Although her work is internationally recognized, between 1951 and 1954 she was rejected four times as a member of the Royal Academy of Sciences. Rejected from the Academy of Sciences in 1951, she decided to represent herself at every opportunity to denounce the exclusion of women from this institution. It was not until 1962 that a woman, Marguerite Perey, a student of Marie Curie and a collaborator of Irène Joliot-Curie, first entered the Academy of Sciences as a corresponding member.
"Immortals don't want women," he writes, recalling that his mother Marie Curie was rejected in 1910.

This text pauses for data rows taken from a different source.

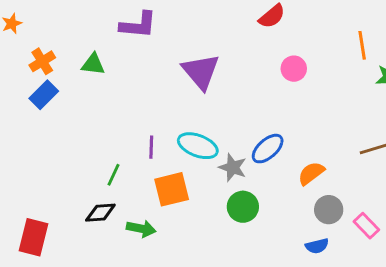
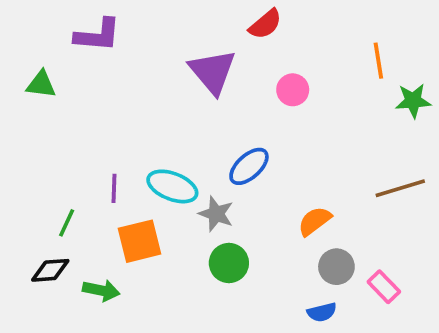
purple triangle: (201, 72) -> (212, 72), moved
blue ellipse: (268, 149) -> (249, 166), moved

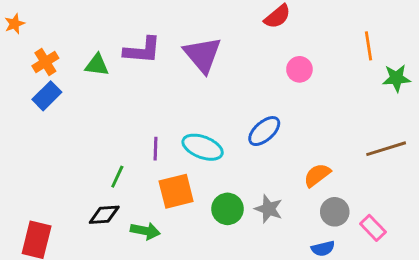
purple L-shape: (98, 35) -> (142, 50), moved
purple triangle: (212, 72) -> (203, 55), moved
gray star: (216, 214) -> (269, 209), moved
green circle: (229, 263) -> (228, 209), moved

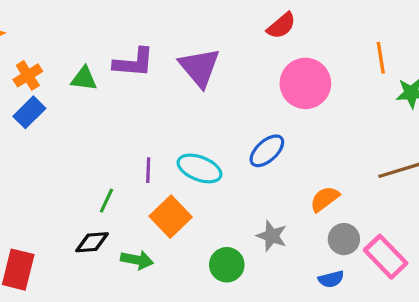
pink circle: (299, 69) -> (305, 83), size x1.8
orange square: (176, 191) -> (171, 217), turned -30
green circle: (228, 209) -> (227, 265), moved
pink rectangle: (373, 228) -> (386, 257), size x1.5

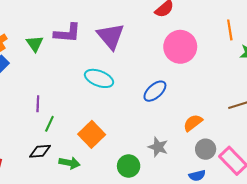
green triangle: (84, 79) -> (35, 44), turned 48
cyan ellipse: (200, 168) -> (99, 78), moved
purple line: (148, 170) -> (38, 104), moved

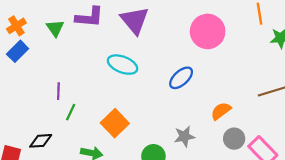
gray star: (158, 147) -> (184, 136), turned -30
black diamond: (40, 151) -> (41, 141), moved

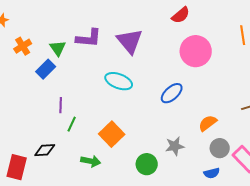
blue rectangle: (18, 51) -> (46, 69), moved

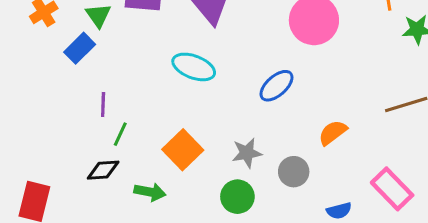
gray star: (175, 146) -> (247, 153), moved
gray circle: (220, 148) -> (294, 172), moved
black diamond: (45, 150) -> (103, 170), moved

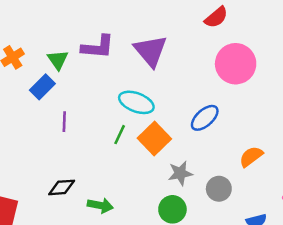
purple line: (103, 104) -> (64, 122), moved
green line: (120, 134) -> (120, 135), moved
orange square: (183, 150) -> (154, 138), moved

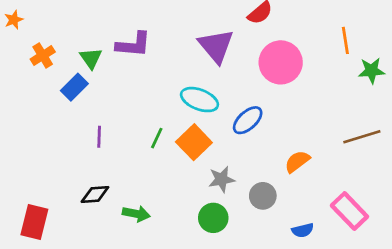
purple triangle: (151, 51) -> (216, 46), moved
cyan ellipse: (136, 102) -> (199, 100), moved
purple line: (64, 122) -> (99, 137), moved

In 1954 she was commissioned to create a new university research center in Orsay. His goal was to build a particle accelerator in Orsay which became a reality a few weeks before he died. Irène Joliot-Curie died on March 17, 1956 at her Paris residence as a result of leukemia, resulting from overexposure to radiation in the course of his work.
Scientific research
Together with her husband, she began her research in the field of nuclear physics and searching for the structure of the atom, particularly in the structure and projection of the nucleus and which was fundamental for the subsequent discovery of the neutron in 1932, and in 1934 they achieved artificially produce radioactive elements.
In 1935, both scientists were awarded the Nobel Prize in Chemistry "for their work on the synthesis of new radioactive elements." The two worked on chain reactions and the requirements for the successful construction of a nuclear reactor using controlled nuclear fission to generate power using uranium and heavy water.